Este agreste rincón del Gargano se va a transformar en la montaña santa por obra del penitente confesor, el Padre Pío. Montaña santa, consagrada por tantas y tantas absoluciones impartidas en su gran mayoría a hombres solos, mediante los que ríos y ríos de gracias de reconciliación han descendido sobre la tierra!»[7]

El confesionario fue el lugar por excelencia en el que el Padre Pío realizó sus milagros más sorprendentes, pues no de otro modo se pueden calificar las asombrosas conversiones que obró en ese reducido escenario, conversiones prodigiosas e inexplicables, fuera de toda lógica, imposibles de entender si la gracia de Dios no se hubiera volcado generosamente a través de las manos estigmatizadas del Padre Pío. Como decía san Pablo: «Cada conversión es un hecho sobrenatural debido a la gracia de Jesús».
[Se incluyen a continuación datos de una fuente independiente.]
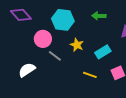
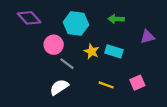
cyan rectangle: (103, 52) -> (114, 51), moved, turned 49
white semicircle: (27, 70) -> (59, 87), moved

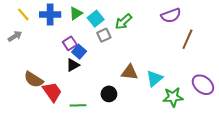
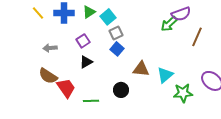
green arrow: (123, 22) -> (169, 24), moved
gray arrow: (15, 36) -> (50, 48), moved, turned -152
blue square: (79, 52) -> (117, 49), moved

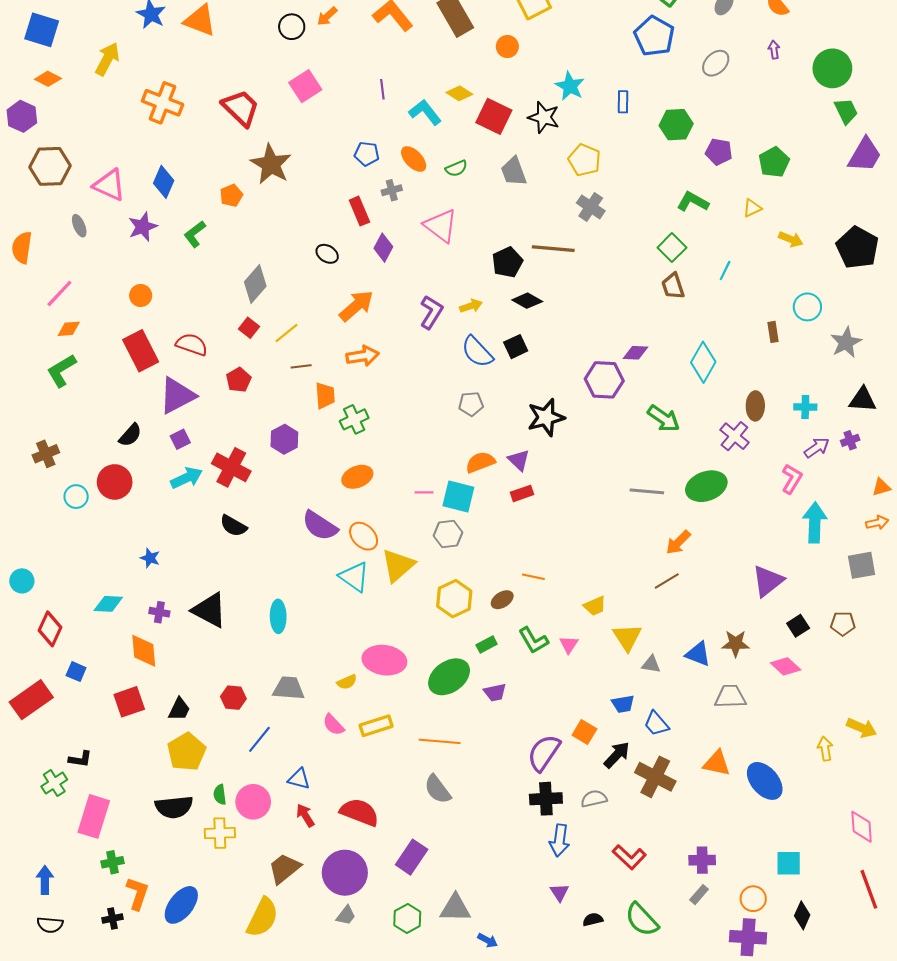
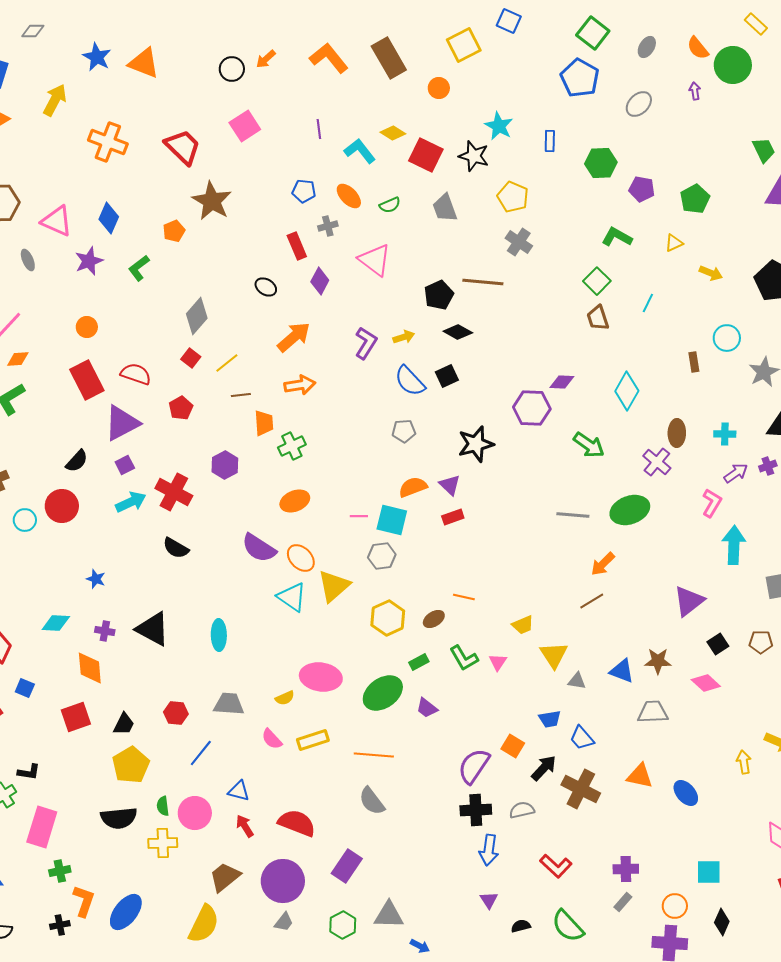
green circle: (832, 68) -> (733, 65), moved
purple trapezoid: (495, 692) -> (427, 708), turned 50
blue ellipse: (765, 781) -> (686, 793), size x0.7

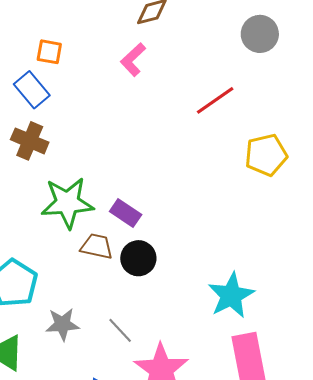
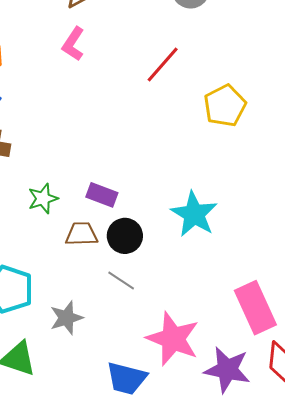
green star: (67, 203) -> (43, 199), size x0.6
cyan star: (231, 295) -> (194, 214), moved
gray line: (120, 330) -> (121, 280), moved

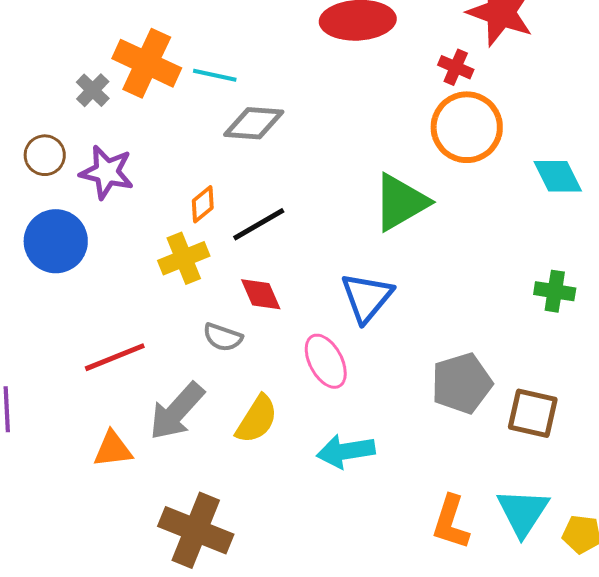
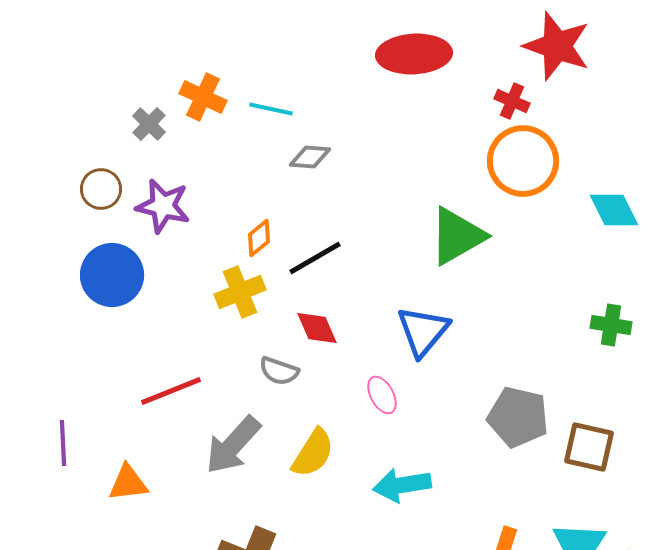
orange cross: (147, 63) -> (203, 97), size x0.7
gray diamond: (254, 123) -> (310, 157), size x0.7
pink ellipse: (326, 361) -> (382, 395), size x0.7
gray pentagon: (462, 383) -> (518, 417), turned 30
orange triangle: (113, 449) -> (128, 483), moved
La lista de sus conversiones, al igual que la de sus milagros, es asombrosa. Realmente, todos los portentosos dones que Dios le regaló no tenían otra función que atraer a las multitudes al confesionario para, una vez allí, arrodillados ante un santo revestido de la misericordia divina, experimentar conversiones fulminantes, que llenaron de pasmo a quienes las presenciaron. Atraía con el reclamo de los estigmas increíbles, encandilaba espiritualmente con una Misa sobrecogedora por su intensidad, sanaba los cuerpos enfermos... y, como final, esperaba a los pecadores en el confesionario para reconciliarlos con Dios, para traerlos  de vuelta a la Madre Iglesia, al Cuerpo Místico de Cristo, operando sorprendentes metamorfosis incluso en las almas más desviadas de la Iglesia: comunistas, ateos, masones, curiosos, anticlericales, grandes pecadores... todos sucumbieron ante el gigantesco poder persuasivo del Padre Pío. «Es uno de esos hombres extraordinarios que Dios envía a la tierra de vez en cuando para la conversión de los hombres», dijo Monseñor Damiani, obispo de la diócesis de Salto, Uruguay, al Papa Benedicto XV después de conocer personalmente al Padre Pío.

«Dios envía a sus profetas según los tiempos. Para los nuestros Dios envió al Padre Pío, verdadero hombre de Dios y hombre para los demás, que actuó y enseñó en el nombre y con el ejemplo de Jesús. La misión del Padre Pío en esta tierra fue la de despertar en las conciencias el sentido del pecado, y a través de la misa y del sacramento de la confesión, llevar a los hombres a la conversión».[8]

 


[1] Juan Pablo II, Veritatis splendoris p. 106.

[2] Padre Ángel Peña O.A.R., La vida es una lucha contra el mal, op. cit., p. 14.

[3] Revelación dada por Jesús a un alma llamada Enoc, el 25 de Octubre de 2011.

[4] Cardenal Joachim Meisner, arzobispo de Colonia,  19 de junio de 2010, ZENIT.org

[5] Francisco Napolitano, Padre Pío, el estigmatizado, Ediciones Padre Pio da Pietrelcina, 1977.

[6] Epistolario, op. cit., carta del 3 de Junio de 1919.

[7] F. de Riese Pío X, Padre Pío da Pietrelcina, Un crucificado sin Cruz, Roma 1975, pp. 201-203.